The tetrahedral geometry is ubiquitous in natural and synthetic systems. Regular tetrahedra do not tile space, which makes understanding their self-assembly behavior a formidable challenge. Simulations of hard tetrahedra –that is particles with the shape of a regular tetrahedron interacting only by excluded volume interactions– discovered a dodecagonal quasicrystal stabilized by entropy alone [1]. But while this quasicrystal forms robustly and reproducibly in simulation, it competes with periodic approximants and cannot be the thermodynamic ground state in the limit of infinite pressure. In this limit, the densest packing will eventually prevail, which is a simple (in comparison) dimer crystal [2]. Here, we advance research on tetrahedron particles in two directions. First, we demonstrate that the quasicrystal is thermodynamically stable at intermediate density [3]. Using a pattern recognition algorithm applied to particle trajectories during quasicrystal growth, we analyse phason strain to follow the evolution of quasiperiodic order. Our results demonstrate that soft-matter quasicrystals dominated by entropy can be thermodynamically stable and grown with high structural quality––just like their more common alloy quasicrystal counterparts.
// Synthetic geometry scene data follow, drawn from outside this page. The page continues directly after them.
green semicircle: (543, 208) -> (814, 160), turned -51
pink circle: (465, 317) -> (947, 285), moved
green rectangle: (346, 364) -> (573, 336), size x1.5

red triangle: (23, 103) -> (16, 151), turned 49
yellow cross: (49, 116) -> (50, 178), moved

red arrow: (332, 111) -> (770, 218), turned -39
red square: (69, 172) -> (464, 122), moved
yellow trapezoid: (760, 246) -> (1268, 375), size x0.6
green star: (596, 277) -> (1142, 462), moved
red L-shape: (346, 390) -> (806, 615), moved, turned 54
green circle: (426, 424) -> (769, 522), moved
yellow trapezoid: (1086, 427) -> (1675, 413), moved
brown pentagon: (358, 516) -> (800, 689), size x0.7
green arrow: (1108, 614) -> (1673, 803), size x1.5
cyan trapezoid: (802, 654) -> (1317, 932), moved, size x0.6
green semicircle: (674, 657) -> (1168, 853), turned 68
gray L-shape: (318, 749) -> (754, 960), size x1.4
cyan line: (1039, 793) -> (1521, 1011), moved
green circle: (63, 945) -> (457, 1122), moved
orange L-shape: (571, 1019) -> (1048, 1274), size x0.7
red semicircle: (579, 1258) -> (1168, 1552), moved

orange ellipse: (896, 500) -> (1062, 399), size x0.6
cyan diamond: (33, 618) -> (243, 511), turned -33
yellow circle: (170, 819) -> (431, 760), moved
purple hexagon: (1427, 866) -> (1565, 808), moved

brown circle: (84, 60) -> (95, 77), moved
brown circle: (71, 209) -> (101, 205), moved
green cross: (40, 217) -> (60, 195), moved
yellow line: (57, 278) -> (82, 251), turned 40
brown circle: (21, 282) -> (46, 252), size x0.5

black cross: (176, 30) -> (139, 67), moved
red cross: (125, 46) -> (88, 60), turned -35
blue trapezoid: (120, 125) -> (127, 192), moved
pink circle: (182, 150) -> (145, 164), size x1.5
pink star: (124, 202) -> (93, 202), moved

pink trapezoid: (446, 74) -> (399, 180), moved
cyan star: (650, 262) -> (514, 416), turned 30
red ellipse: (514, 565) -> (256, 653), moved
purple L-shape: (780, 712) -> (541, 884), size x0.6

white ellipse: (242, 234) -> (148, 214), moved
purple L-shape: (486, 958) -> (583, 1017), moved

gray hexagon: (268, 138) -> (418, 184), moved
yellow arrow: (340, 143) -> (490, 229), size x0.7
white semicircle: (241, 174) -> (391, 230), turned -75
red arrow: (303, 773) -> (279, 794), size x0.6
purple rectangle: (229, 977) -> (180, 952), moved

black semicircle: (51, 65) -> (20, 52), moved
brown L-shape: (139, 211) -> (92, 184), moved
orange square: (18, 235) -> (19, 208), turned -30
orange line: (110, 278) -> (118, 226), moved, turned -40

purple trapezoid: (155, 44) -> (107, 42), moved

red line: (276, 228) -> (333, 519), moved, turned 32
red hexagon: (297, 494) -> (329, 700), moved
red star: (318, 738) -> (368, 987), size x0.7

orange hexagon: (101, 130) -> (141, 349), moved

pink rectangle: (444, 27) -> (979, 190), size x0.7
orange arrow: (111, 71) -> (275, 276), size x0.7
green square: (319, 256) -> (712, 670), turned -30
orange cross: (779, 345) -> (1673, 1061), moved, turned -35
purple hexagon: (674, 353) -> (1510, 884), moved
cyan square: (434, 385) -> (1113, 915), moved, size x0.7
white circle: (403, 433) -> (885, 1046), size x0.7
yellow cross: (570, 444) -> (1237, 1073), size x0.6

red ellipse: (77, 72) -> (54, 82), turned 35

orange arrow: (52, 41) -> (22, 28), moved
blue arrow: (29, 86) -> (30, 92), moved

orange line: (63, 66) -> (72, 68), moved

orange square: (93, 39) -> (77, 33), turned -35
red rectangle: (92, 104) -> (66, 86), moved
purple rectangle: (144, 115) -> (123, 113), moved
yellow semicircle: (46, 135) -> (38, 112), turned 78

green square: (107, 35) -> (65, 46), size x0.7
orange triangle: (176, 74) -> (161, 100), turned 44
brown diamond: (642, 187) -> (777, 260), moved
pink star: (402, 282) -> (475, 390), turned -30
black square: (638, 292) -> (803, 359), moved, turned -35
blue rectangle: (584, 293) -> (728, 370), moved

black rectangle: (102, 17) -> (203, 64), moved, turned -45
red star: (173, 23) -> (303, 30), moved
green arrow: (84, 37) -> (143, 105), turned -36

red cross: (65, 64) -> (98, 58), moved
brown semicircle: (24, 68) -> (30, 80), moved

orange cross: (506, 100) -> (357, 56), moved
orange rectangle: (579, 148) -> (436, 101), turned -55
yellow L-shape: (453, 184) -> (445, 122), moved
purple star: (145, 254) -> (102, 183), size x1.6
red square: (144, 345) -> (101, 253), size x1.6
Second, we discuss experimental realizations of phases of tetrahedron colloids where vertex sharpness, surface ligands, and the self-assembly environment play key roles in the formation of the quasicrystal and the dimer crystal [4]. We fully resolve the complex three-dimensional structure of the quasicrystal by a combination of electron microscopy, tomography, and synchrotron X-ray scattering. Our findings demonstrate the predictive power of computer simulations as well as the importance of accurate control over nanocrystal attributes and the assembly method to realize increasingly complex nanopolyhedron supracrystals. [1] A. Haji-Akbari, M. Engel, A.S. Keys, X. Zheng, R.G. Petschek, P. Palffy-Muhoray, S.C. Glotzer, Nature 462 (2009) 773. [2] E.R. Chen, M. Engel, S.C. Glotzer, D. Comput. Geom. 44 (2010), 253. [3] K. Je, S. Lee, E.G. Teich, M. Engel, S.C. Glotzer, Proc. Natl. Acad. Sci. 118 (2021) e2011799118. [4] Y. Wang, J. Chen, R. Li, A. Götz, D. Drobek, T. Przybilla, S. Hübner, P. Pelz, L. Yang, B. Apeleo Zubiri, E. Spiecker, M. Engel, X. Ye, JACS , in press (2023).